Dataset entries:
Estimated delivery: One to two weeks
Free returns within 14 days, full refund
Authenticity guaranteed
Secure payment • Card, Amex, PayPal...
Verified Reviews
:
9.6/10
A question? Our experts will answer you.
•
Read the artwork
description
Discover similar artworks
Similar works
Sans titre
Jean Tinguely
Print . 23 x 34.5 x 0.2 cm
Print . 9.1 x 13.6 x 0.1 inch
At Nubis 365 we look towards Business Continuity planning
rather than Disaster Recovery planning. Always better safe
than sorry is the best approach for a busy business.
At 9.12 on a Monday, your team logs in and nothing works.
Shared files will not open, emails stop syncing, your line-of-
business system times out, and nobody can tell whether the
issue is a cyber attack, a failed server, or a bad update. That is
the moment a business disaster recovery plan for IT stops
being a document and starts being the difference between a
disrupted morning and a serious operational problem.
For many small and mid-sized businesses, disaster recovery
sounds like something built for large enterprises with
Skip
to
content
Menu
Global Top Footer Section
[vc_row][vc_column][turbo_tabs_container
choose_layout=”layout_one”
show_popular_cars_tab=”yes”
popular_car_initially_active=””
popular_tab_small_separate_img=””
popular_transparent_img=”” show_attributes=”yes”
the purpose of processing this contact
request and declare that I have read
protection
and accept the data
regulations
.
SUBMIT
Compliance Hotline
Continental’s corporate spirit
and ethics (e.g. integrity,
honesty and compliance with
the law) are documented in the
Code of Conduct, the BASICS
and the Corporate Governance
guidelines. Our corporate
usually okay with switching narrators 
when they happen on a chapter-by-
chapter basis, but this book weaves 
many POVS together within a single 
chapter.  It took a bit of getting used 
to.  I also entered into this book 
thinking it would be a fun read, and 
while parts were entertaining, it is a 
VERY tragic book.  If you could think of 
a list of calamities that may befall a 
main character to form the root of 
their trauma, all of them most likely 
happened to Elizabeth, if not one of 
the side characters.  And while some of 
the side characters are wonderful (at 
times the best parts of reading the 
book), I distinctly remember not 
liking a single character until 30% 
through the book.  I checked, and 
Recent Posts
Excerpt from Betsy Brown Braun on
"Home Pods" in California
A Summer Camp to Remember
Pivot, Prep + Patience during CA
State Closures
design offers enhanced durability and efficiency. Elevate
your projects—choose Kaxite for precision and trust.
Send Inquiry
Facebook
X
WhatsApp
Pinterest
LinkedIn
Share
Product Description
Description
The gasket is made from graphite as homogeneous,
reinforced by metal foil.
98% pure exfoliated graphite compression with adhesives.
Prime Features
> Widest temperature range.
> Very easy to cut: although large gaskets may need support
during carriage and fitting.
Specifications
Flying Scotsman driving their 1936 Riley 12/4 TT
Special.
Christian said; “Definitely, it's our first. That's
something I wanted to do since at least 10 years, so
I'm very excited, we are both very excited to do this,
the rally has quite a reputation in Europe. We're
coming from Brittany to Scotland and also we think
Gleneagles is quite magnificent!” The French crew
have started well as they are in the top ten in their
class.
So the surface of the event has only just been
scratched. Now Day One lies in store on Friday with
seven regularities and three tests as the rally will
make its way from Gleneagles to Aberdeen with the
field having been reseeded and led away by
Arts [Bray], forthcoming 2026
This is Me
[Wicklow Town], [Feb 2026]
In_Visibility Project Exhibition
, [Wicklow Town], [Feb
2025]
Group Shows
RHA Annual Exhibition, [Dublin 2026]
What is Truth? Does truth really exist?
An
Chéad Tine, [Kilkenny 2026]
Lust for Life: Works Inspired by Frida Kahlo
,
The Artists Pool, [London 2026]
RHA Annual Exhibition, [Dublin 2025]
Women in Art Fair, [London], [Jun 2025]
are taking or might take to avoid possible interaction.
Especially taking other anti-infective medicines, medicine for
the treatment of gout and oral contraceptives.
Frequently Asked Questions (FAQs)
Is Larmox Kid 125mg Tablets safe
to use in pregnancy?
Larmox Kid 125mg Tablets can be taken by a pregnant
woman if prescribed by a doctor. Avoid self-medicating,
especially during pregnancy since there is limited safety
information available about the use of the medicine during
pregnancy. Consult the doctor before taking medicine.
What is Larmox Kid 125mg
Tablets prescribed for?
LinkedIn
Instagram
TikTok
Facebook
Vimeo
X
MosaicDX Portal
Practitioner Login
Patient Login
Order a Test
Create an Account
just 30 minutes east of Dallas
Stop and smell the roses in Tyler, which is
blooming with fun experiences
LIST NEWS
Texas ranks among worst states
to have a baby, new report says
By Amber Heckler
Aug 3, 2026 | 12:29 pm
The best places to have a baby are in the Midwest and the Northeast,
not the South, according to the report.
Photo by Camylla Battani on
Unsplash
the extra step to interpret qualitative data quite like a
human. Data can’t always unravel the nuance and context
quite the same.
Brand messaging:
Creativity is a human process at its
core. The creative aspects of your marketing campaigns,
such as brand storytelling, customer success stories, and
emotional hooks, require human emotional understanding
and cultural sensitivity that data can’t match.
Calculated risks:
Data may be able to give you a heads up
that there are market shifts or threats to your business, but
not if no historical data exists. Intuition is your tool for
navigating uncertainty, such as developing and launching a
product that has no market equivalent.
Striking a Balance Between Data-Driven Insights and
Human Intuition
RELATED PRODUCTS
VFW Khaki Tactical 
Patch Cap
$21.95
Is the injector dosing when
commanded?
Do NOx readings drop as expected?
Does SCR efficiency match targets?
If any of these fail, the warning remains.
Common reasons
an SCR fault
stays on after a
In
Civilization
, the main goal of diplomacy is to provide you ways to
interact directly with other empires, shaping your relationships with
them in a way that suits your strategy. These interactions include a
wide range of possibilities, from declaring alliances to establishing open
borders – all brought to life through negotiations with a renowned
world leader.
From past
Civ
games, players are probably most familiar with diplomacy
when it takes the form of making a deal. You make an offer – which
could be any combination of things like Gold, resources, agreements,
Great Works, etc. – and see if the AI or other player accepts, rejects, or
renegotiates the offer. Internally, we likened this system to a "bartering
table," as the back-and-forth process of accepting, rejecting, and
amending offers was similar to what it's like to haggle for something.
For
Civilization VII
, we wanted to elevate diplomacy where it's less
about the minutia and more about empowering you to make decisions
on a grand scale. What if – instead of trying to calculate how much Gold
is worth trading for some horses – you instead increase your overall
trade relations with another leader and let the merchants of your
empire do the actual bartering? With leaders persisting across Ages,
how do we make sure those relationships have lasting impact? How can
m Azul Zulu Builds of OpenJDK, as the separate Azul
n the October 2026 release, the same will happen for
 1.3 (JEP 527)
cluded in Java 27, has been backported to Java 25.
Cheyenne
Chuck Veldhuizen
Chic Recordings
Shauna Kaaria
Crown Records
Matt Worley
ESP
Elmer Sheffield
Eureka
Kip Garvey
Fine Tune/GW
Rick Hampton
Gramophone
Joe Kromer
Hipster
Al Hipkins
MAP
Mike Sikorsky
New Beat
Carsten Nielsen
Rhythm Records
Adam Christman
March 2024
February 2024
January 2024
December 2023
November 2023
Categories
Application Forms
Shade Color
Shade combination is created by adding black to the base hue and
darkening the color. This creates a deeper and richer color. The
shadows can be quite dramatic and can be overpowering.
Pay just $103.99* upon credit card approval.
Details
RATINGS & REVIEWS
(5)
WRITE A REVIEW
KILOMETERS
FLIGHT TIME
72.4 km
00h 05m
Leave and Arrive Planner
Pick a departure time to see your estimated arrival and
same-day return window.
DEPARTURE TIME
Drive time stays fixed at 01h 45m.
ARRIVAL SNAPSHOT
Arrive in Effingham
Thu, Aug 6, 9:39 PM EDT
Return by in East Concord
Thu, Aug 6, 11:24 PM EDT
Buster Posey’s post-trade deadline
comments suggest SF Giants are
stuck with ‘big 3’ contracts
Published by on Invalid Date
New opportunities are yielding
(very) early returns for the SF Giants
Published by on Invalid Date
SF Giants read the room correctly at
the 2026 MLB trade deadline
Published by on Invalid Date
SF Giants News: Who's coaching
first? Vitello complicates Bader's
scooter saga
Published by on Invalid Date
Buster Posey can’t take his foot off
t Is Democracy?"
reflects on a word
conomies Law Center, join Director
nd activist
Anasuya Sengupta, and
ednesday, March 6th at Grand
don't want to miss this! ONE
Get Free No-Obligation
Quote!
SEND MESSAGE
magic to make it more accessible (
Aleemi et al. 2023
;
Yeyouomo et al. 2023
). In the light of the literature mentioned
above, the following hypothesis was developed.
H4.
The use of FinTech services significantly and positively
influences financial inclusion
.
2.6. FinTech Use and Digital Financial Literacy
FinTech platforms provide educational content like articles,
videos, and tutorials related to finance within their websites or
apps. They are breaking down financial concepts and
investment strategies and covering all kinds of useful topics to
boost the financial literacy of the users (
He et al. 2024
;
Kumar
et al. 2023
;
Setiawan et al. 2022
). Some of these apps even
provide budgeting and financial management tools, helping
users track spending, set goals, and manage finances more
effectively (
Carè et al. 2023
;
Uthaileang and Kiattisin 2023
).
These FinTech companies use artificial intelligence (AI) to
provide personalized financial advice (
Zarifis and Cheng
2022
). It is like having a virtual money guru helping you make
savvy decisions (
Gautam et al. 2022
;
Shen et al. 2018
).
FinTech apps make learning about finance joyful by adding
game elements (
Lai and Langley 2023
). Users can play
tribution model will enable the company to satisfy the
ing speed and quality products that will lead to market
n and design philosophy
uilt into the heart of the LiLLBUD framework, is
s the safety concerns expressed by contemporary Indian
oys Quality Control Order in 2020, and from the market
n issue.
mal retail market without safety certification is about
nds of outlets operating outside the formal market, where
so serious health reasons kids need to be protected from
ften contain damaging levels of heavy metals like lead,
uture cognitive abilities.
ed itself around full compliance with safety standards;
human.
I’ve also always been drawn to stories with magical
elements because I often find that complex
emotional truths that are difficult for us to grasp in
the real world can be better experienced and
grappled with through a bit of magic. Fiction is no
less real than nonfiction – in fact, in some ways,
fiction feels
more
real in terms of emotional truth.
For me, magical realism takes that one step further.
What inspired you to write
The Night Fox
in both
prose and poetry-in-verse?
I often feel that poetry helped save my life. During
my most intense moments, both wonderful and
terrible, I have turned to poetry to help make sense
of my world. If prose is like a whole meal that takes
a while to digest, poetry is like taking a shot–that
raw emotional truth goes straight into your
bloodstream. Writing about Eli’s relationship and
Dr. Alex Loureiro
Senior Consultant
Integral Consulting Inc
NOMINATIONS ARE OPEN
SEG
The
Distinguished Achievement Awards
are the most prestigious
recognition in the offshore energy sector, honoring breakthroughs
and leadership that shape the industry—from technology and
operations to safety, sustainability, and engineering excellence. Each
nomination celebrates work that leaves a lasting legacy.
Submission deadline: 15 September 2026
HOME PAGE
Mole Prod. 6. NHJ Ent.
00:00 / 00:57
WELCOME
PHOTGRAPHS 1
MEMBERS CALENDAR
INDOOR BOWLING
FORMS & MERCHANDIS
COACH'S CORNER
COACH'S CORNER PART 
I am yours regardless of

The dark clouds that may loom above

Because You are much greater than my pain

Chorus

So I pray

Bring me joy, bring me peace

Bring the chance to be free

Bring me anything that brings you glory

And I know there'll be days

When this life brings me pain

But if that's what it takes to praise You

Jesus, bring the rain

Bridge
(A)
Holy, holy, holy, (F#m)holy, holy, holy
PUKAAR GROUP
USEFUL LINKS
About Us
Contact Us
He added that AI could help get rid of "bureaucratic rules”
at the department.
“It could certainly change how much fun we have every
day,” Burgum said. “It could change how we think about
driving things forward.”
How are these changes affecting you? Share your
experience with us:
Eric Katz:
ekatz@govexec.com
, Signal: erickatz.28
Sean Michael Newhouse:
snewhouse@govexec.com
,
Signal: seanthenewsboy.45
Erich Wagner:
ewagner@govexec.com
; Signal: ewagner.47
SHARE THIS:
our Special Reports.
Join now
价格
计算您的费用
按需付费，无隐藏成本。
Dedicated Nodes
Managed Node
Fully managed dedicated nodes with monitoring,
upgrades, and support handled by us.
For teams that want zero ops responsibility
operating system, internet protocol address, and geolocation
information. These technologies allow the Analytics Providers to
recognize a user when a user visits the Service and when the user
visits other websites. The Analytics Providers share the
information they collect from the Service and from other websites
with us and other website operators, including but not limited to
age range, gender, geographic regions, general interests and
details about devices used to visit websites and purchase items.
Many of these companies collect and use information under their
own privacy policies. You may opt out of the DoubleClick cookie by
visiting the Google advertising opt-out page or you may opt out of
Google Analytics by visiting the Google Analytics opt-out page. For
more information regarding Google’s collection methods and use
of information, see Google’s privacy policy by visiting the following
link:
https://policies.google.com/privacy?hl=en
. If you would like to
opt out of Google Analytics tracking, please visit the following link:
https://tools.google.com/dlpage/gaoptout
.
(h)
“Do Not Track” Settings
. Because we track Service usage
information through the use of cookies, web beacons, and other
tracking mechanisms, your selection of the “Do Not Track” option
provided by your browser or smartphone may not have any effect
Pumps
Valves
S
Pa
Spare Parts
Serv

=== WHAT THE TASK REQUIRES ===
Whenever a line above includes the string "something", copy it.

=== EXERCISE ANSWER ===
sounds like something built for large enterprises with
something I wanted to do since at least 10 years, so
amending offers was similar to what it's like to haggle for something.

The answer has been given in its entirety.